Kekasih bermata emasnya terbangun dalam sekali sentak. Awalnya setengah sadar, kemudian mendadak berwajah panik. “Keiji! Keiji! Astaga, apa yang telah kulakukan!”

Mulutnya berucap maaf berulang-ulang kali, tapi Keiji membiarkannya. Koutarou membuat kemajuan dengan melakukan persiapan untuknya terlebih dulu, dan itu progres yang bagus.

Helaian hitam menggeleng lemas, tersenyum seperti apa yang telah dilakukan kekasihnya sangatlah normal dan bukan perkara besar. Dia tak pernah khawatir soal itu, yang selalu ia khawatirkan adalah…

“Kou-san, mau punya anak?”

Wajah di hadapannya begitu sedih dan terluka, namun Keiji yakin bukan itu yang membuatnya berduka.

Kepala Koutarou menggeleng cepat-cepat, sesuatu yang jarang ia lakukan. Dia tak pernah berkata tidak pada Keiji, sejak dulu. Malah, Keiji lah yang lebih banyak mengucap tidak padanya. Kecuali untuk yang ini.

“Tidak mau kalau bukan sama Keiji!”

Keiji terkekeh lemah. Respon yang sangat Koutarou. Dia sudah bisa menebaknya.
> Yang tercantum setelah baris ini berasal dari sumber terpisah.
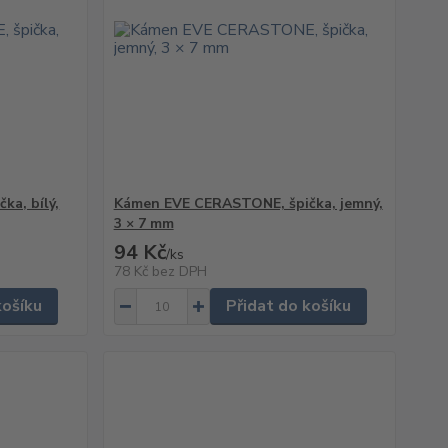
a, bílý,
Kámen EVE CERASTONE, špička, jemný,
3 × 7 mm
94 Kč
/
ks
78 Kč
bez DPH
košíku
Přidat do košíku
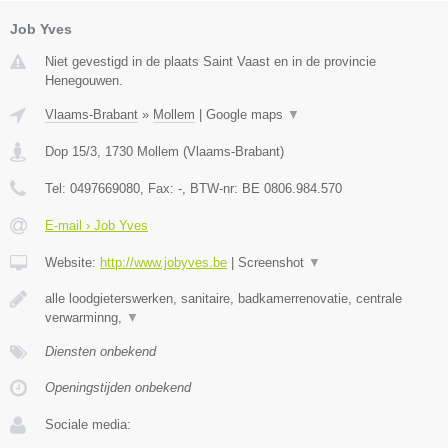
Job Yves
Niet gevestigd in de plaats Saint Vaast en in de provincie
Henegouwen.
Vlaams-Brabant
»
Mollem
|
Google maps
▼
Dop 15/3
,
1730
Mollem
(
Vlaams-Brabant
)
Tel:
0497669080
, Fax:
-
, BTW-nr:
BE 0806.984.570
E-mail › Job Yves
Website:
http://www.jobyves.be
|
Screenshot
▼
alle loodgieterswerken, sanitaire, badkamerrenovatie, centrale
verwarminng,
▼
Diensten onbekend
Openingstijden onbekend
Sociale media:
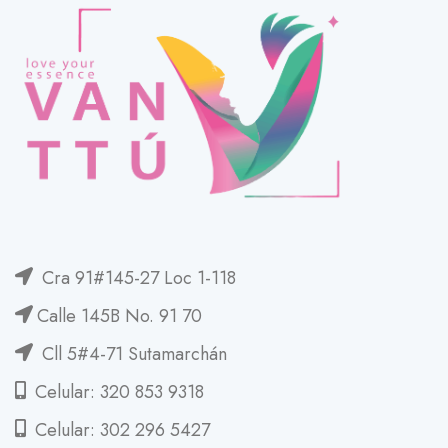
Cra 91#145-27 Loc 1-118
Calle 145B No. 91 70
Cll 5#4-71 Sutamarchán
Celular: 320 853 9318
Celular: 302 296 5427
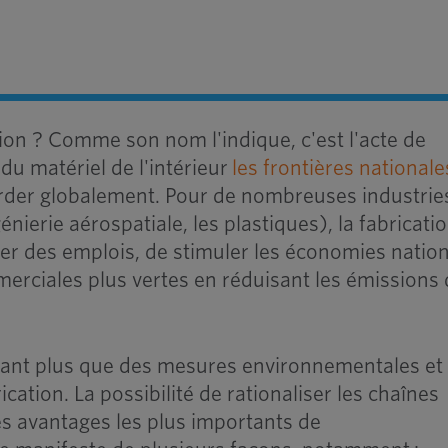
ion ? Comme son nom l'indique, c'est l'acte de
du matériel de l'intérieur
les frontières nationale
arder globalement. Pour de nombreuses industrie
énierie aérospatiale, les plastiques), la fabricati
éer des emplois, de stimuler les économies natio
erciales plus vertes en réduisant les émissions
ndant plus que des mesures environnementales et
cation. La possibilité de rationaliser les chaînes
s avantages les plus importants de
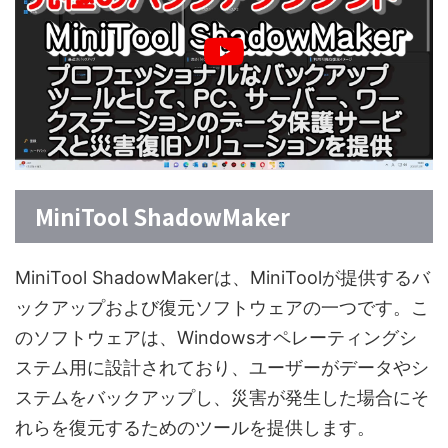
MiniTool ShadowMaker
MiniTool ShadowMakerは、MiniToolが提供するバ
ックアップおよび復元ソフトウェアの一つです。こ
のソフトウェアは、Windowsオペレーティングシ
ステム用に設計されており、ユーザーがデータやシ
ステムをバックアップし、災害が発生した場合にそ
れらを復元するためのツールを提供します。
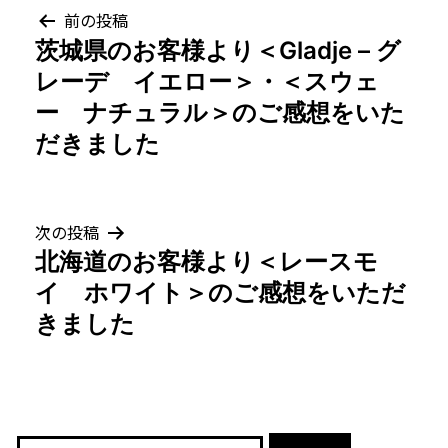
投
前の投稿
茨城県のお客様より＜Gladje – グ
稿
レーデ イエロー＞・＜スウェ
ナ
ー ナチュラル＞のご感想をいた
だきました
ビ
ゲ
次の投稿
ー
北海道のお客様より＜レースモ
シ
イ ホワイト＞のご感想をいただ
きました
ョ
ン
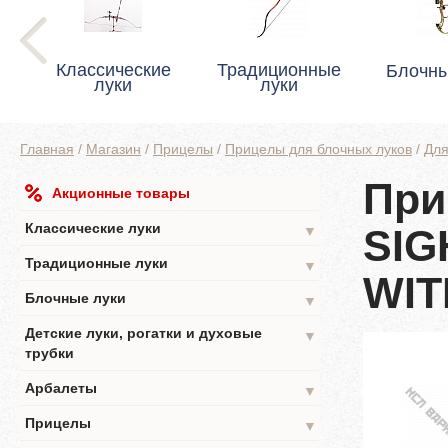
Классические
Традиционные
Блочны
луки
луки
Главная
/
Магазин
/
Прицелы
/
Прицелы для блочных луков
/
Для
При
Акционные товары
SYSTEM
Классические луки
SIG
▼
Традиционные луки
▼
WIT
Блочные луки
▼
Детские луки, рогатки и духовые
▼
трубки
Арбалеты
▼
Прицелы
▼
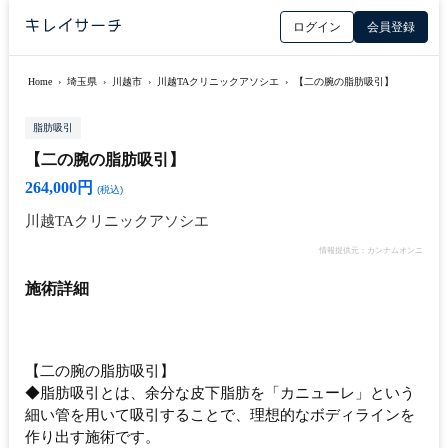
ログイン
会員登録
Home
›
埼玉県
›
川越市
›
川越TAクリニックアソシエ
›
【二の腕の脂肪吸引】
脂肪吸引
【二の腕の脂肪吸引】
264,000円
(税込)
川越TAクリニックアソシエ
情報提供元：カンナムオンニ
施術詳細
【二の腕の脂肪吸引】
◆脂肪吸引とは、余分な皮下脂肪を「カニューレ」という
細い管を用いて吸引することで、理想的なボディラインを
作り出す施術です。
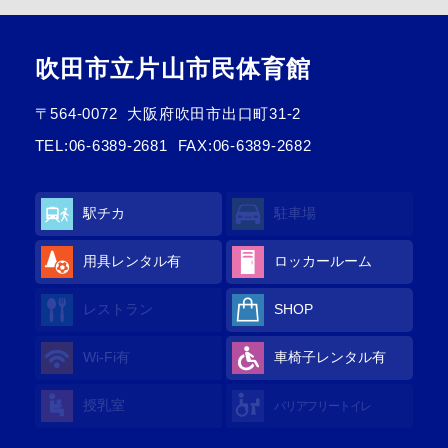
吹田市立片山市民体育館
〒564-0072
大阪府吹田市出口町31-2
TEL:
06-6389-2681
FAX:06-6389-2682
駅チカ
駐車場
用具レンタル有
ロッカールーム
レストラン
SHOP
Wi-Fi有
車椅子レンタル有
授乳室
バリアフリートイレ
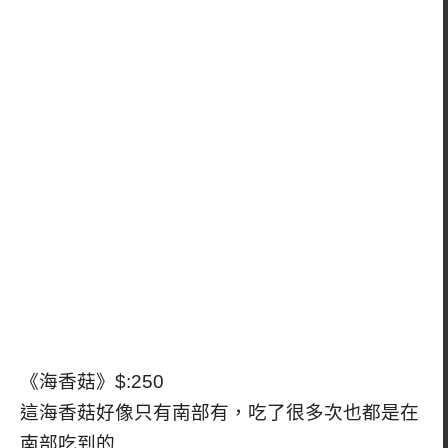
《海香菇》$:250
這海香菇好像只有南部有，吃了很多次也都是在
南部吃到的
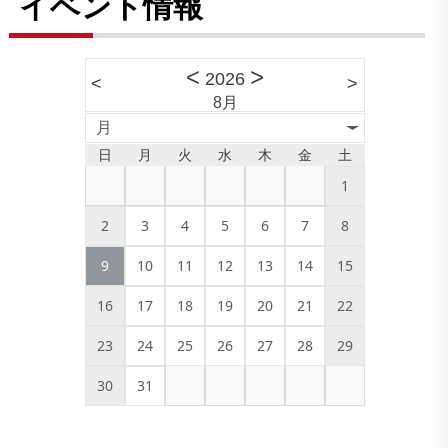
イベント情報
<
>
2026
<
>
8月
月
日
月
火
水
木
金
土
1
2
3
4
5
6
7
8
9
10
11
12
13
14
15
16
17
18
19
20
21
22
23
24
25
26
27
28
29
30
31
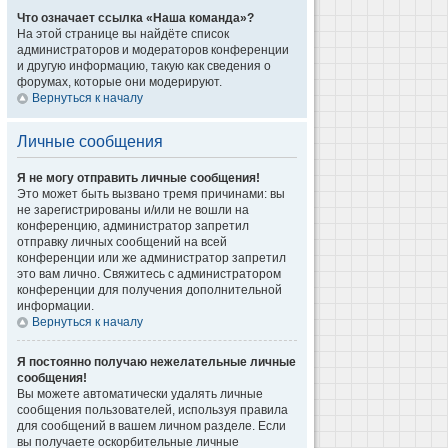
Что означает ссылка «Наша команда»?
На этой странице вы найдёте список
администраторов и модераторов конференции
и другую информацию, такую как сведения о
форумах, которые они модерируют.
Вернуться к началу
Личные сообщения
Я не могу отправить личные сообщения!
Это может быть вызвано тремя причинами: вы
не зарегистрированы и/или не вошли на
конференцию, администратор запретил
отправку личных сообщений на всей
конференции или же администратор запретил
это вам лично. Свяжитесь с администратором
конференции для получения дополнительной
информации.
Вернуться к началу
Я постоянно получаю нежелательные личные
сообщения!
Вы можете автоматически удалять личные
сообщения пользователей, используя правила
для сообщений в вашем личном разделе. Если
вы получаете оскорбительные личные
“Akan kucarikan omega untukmu kalau Kou-san betul-betul mau punya anak. Kou-san… suka yang seperti apa?”

Tangannya digamit semakin erat, Koutarou menciumi tangan itu seolah itu adalah harapan terakhir hidupnya. “Tidak, Keiji. Maafkan aku. Kumohon jangan pernah lagi bilang begitu. Aku tidak masalah kalau kita tidak bisa punya anak. Jangan tinggalkan aku.”

Koutarou sangat mencintai Keiji. Tapi begitu pula Keiji. Jika keinginan dan kebahagiaan Koutarou bukan ada padanya, ia tak akan segan melepas Koutarou lalu membiarkannya bebas.

Toh, alpha tidak ditakdirkan bersama dengan beta. Tidak ada yang bisa ia lakukan dengan itu.

Suatu saat, Koutarou akan menemukan omeganya sendiri dan meninggalkan Keiji. Itu adalah skenario paling normal dalam kehidupan alpha. Menikahi omega, membina keluarga.

Sejak awal, Keiji sudah mempersiapkan hatinya.

“Aku tidak mau melepasmu…”

Tapi, bolehkah ia berlaku egois sebentar saja?

Setidaknya, hingga sang omega datang, Bokuto Koutarou adalah milik Akaashi Keiji.